You can also transfer money from India to Canada using demand drafts denominated in foreign currency. These are physical paper that is denominated in a particular foreign currency like Canadian dollars. Demand drafts are less expensive than conducting a wire transfer from India to Canada, but you need to keep in mind that it takes up to a maximum of 10 days for the transfer to take place completely.

Demand drafts are a suitable option only in the absence of an emergency.  But when the circumstances call for immediacy, then online wire transfer is the best way to send money from India to Canada.

 

 

How to transfer funds from India to Canada via wire transfer?

The all-new online processes can do all global remittances. With safety, precision and convenience, you can conduct your wire transfer through the online mechanism. You can follow the below-given steps to transfer money from India to Canada via wire transfer:

 

Step 1

You need to verify your entitlement for conducting any outward remittance. After that, input the sender’s details along with the receivers’ details. The intent behind your remittance will also need to be entered.

 

Step 2

The necessary documents will need to be submitted after the information listing process. These documents comprise of front and back page of the passport, PAN card, photo address, proof of remitter and any other necessary documents, which should be uploaded in the online portal.

It is to be noted here that the client is also given the option of conducting this process offline, which requires a visit to the bank to sign the papers. In light of the ongoing covid-19 pandemic, it is advised to arrange for a document pickup. The other option is to safely upload the documents from the safety of your home, which will also result in a lot of time savings.

 

Step 3

Funds transfer can now take place to any of the partner banks of the online money transfer service.

 

Step 4

The exchange rate will be visible on your mobile/personal computer screen, and it will be booked. After successful booking, a digitised A2 form will be mailed. The digital signature of the sender can be affixed on the document on the respective website. After this, the transfer process will be initiated, and acknowledgement will be given to the sender. (source)

 

 

Different Repatriation Scenarios

Non-resident Indians can engage in buying or selling properties in India without any restriction. The only exceptions are plantation property, farmhouse, or agricultural land.
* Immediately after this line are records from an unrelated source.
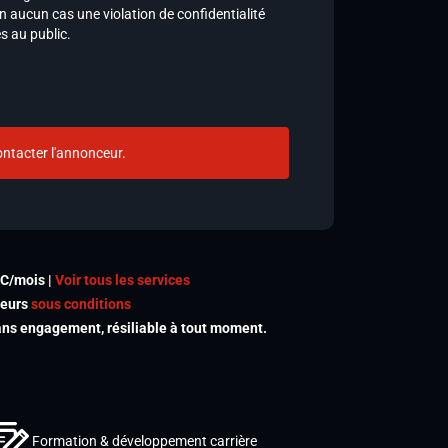
n aucun cas une violation de confidentialité
es au public.
ntacter l'annonceur.
TC/mois |
Voir tous les services
meurs
sous conditions
s engagement, résiliable à tout moment.
Formation & développement carrière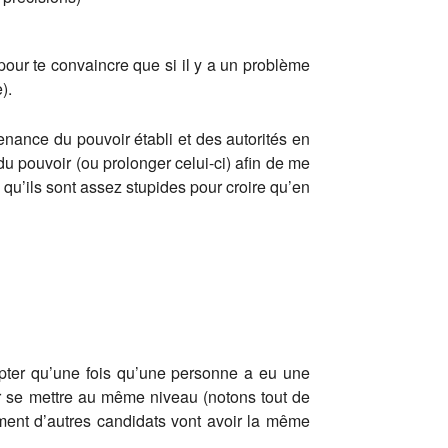
t pour te convaincre que si il y a un problème
).
enance du pouvoir établi et des autorités en
 pouvoir (ou prolonger celui-ci) afin de me
 qu’ils sont assez stupides pour croire qu’en
mpter qu’une fois qu’une personne a eu une
r se mettre au même niveau (notons tout de
ent d’autres candidats vont avoir la même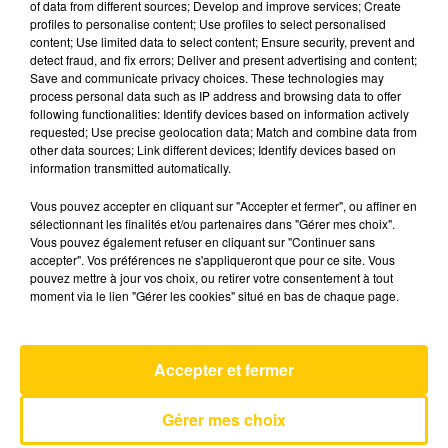
of data from different sources; Develop and improve services; Create
profiles to personalise content; Use profiles to select personalised
content; Use limited data to select content; Ensure security, prevent and
29 mai 2025 - 5 min 19 sec
detect fraud, and fix errors; Deliver and present advertising and content;
Save and communicate privacy choices. These technologies may
L'INFO DE LA LOZÈRE DU 29/05/25 À
process personal data such as IP address and browsing data to offer
07H30
following functionalities: Identify devices based on information actively
requested; Use precise geolocation data; Match and combine data from
L'info de la Lozère
other data sources; Link different devices; Identify devices based on
information transmitted automatically.
Vous pouvez accepter en cliquant sur "Accepter et fermer", ou affiner en
sélectionnant les finalités et/ou partenaires dans "Gérer mes choix".
Vous pouvez également refuser en cliquant sur "Continuer sans
accepter". Vos préférences ne s'appliqueront que pour ce site. Vous
pouvez mettre à jour vos choix, ou retirer votre consentement à tout
AVEYRON NORD
moment via le lien "Gérer les cookies" situé en bas de chaque page.
Le Petit Pecheur
MANON LISA
Accepter et fermer
Gérer mes choix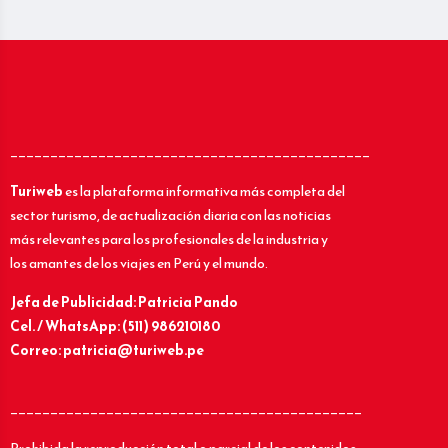
_____________________________________________
Turiweb
es la plataforma informativa más completa del
sector turismo, de actualización diaria con las noticias
más relevantes para los profesionales de la industria y
los amantes de los viajes en Perú y el mundo.
Jefa de Publicidad: Patricia Pando
Cel. / WhatsApp: (511) 986210180
Correo: patricia@turiweb.pe
____________________________________________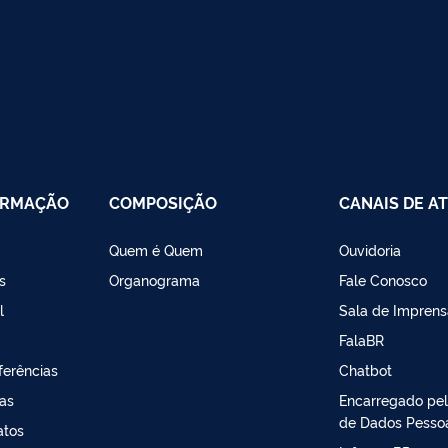
ORMAÇÃO
COMPOSIÇÃO
CANAIS DE A
Quem é Quem
Ouvidoria
s
Organograma
Fale Conosco
l
Sala de Imprens
FalaBR
ferências
Chatbot
sas
Encarregado pe
de Dados Pesso
atos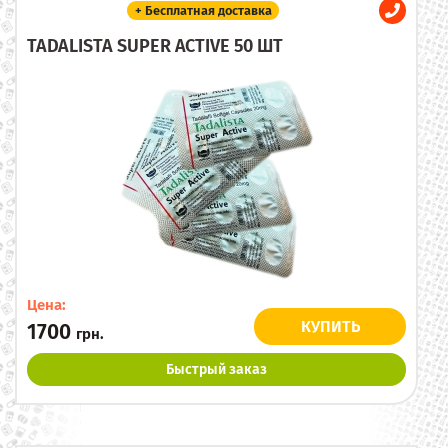
+ Бесплатная доставка
TADALISTA SUPER ACTIVE 50 ШТ
Цена:
КУПИТЬ
1700
грн.
Быстрый заказ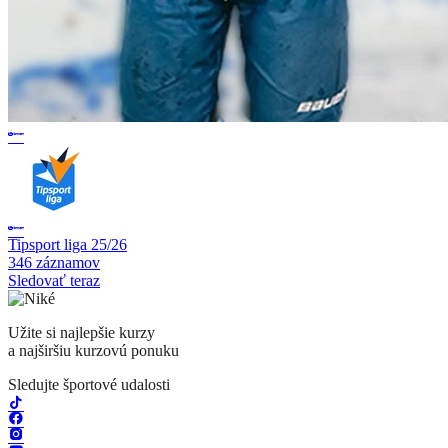
Tipsport liga 25/26
346 záznamov
Sledovať teraz
Užite si najlepšie kurzy
a najširšiu kurzovú ponuku
Sledujte športové udalosti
When it comes to the liquidation of the property assets and repatriation of funds abroad, the original fund source from which the property was purchased assumes significance.

 

Case 1: If the purchase of the property took place out of the funds received through inward remittances in India

The principal funds can be repatriated to the home country without any lock-in period, in the case of the property being purchased using an inward remittance fund. There is no requirement for RBI permission, and also no upper limit is set on the total amount that needs to be repatriated. Tax deduction at source is applied to the profits that are made by selling a property in India. Waiver of the TDS can be done when the NRI decides to reinvest the capital gains in acquiring another property in India.

 

Case 2: Purchase of property through funds from NRO account

An upper limit of 1 million dollars is set for the repatriation of property sale proceeds when the funds to buy the property are obtained by using funds in the NRO account.

 

Case 3: When the NRI inherits the property

When the owner inherits a property from another person who lives in India, then money repatriation can take place without the permission of RBI. However, when property inheritance takes place from another person who is residing outside the boundaries of India, then specific permission from RBI is mandatory for fund repatriation.

 

Online money transfer agents offer convenience, safety and low prices when transferring money from India to Canada. Make sure to follow all taxation laws before initiating such a sale of properties.